The following is one example of a possible open-ended query:
“Dear Dr. Phil,
The patient’s sodium (Na) was 129, the progress notes indicate low serum sodium level, ‘¯Na.’ An order was written to place the patient on .9NS. Please clarify the associated diagnosis being treated.”
In this scenario, the physician is highly likely to respond and document “hyponatremia.”
The 2013 ACDIS/AHIMA query practice brief describes an obtruded patient with a history of vomiting treated for pneumonia. The open-ended query asks the type/etiology of the pneumonia, which, in that example, most likely result in a response of “aspiration pneumonia.”

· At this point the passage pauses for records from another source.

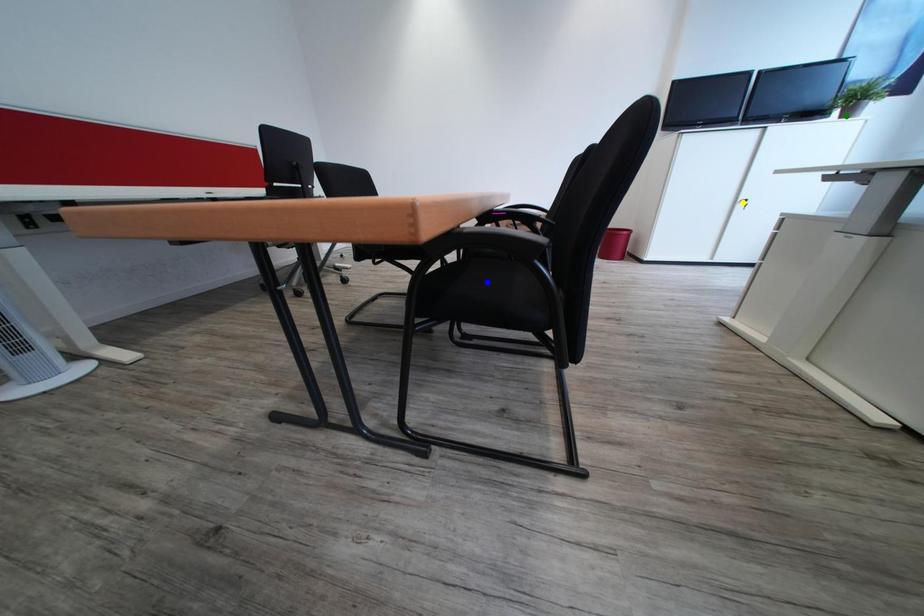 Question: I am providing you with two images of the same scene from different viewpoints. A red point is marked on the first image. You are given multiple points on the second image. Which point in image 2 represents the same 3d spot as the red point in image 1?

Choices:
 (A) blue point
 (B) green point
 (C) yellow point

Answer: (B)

Sometimes an open-ended pneumonia query can be problematic, however. For example,
“Dear Dr. Oz,
The patient’s progress note indicates he is being treated for pneumonia with vancomycin. Please clarify the type of pneumonia being treated.”
Although the wording of this query does a great job of not leading, it may not result in the most clinically appropriate answer (methicillin-resistant Staphylococcus aureus pneumonia). In many cases, the physician will respond “bacterial pneumonia,” which will still lack the specificity needed for coding purposes. Other physicians may respond “complex” or severe pneumonia.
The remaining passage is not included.